START DATA PROVIDED
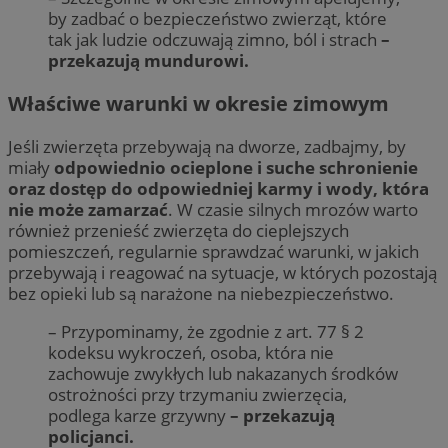
by zadbać o bezpieczeństwo zwierząt, które
tak jak ludzie odczuwają zimno, ból i strach
–
przekazują mundurowi.
Właściwe warunki w okresie zimowym
Jeśli zwierzęta przebywają na dworze, zadbajmy, by
miały
odpowiednio ocieplone i suche schronienie
oraz dostęp do odpowiedniej karmy i wody, która
nie może zamarzać
. W czasie silnych mrozów warto
również przenieść zwierzęta do cieplejszych
pomieszczeń, regularnie sprawdzać warunki, w jakich
przebywają i reagować na sytuacje, w których pozostają
bez opieki lub są narażone na niebezpieczeństwo.
– Przypominamy, że zgodnie z art. 77 § 2
kodeksu wykroczeń, osoba, która nie
zachowuje zwykłych lub nakazanych środków
ostrożności przy trzymaniu zwierzęcia,
podlega karze grzywny
– przekazują
policjanci.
END DATA PROVIDED
▸ WORK TO COMPLETE:
Reproduce the lines above, beginning at the line with "tak jak ludzie odczuwają zimno, ból i strach" and stopping after the line with "kodeksu wykroczeń, osoba, która nie", exactly as they are.

▸ TASK RESPONSE:
tak jak ludzie odczuwają zimno, ból i strach
–
przekazują mundurowi.
Właściwe warunki w okresie zimowym
Jeśli zwierzęta przebywają na dworze, zadbajmy, by
miały
odpowiednio ocieplone i suche schronienie
oraz dostęp do odpowiedniej karmy i wody, która
nie może zamarzać
. W czasie silnych mrozów warto
również przenieść zwierzęta do cieplejszych
pomieszczeń, regularnie sprawdzać warunki, w jakich
przebywają i reagować na sytuacje, w których pozostają
bez opieki lub są narażone na niebezpieczeństwo.
– Przypominamy, że zgodnie z art. 77 § 2
kodeksu wykroczeń, osoba, która nie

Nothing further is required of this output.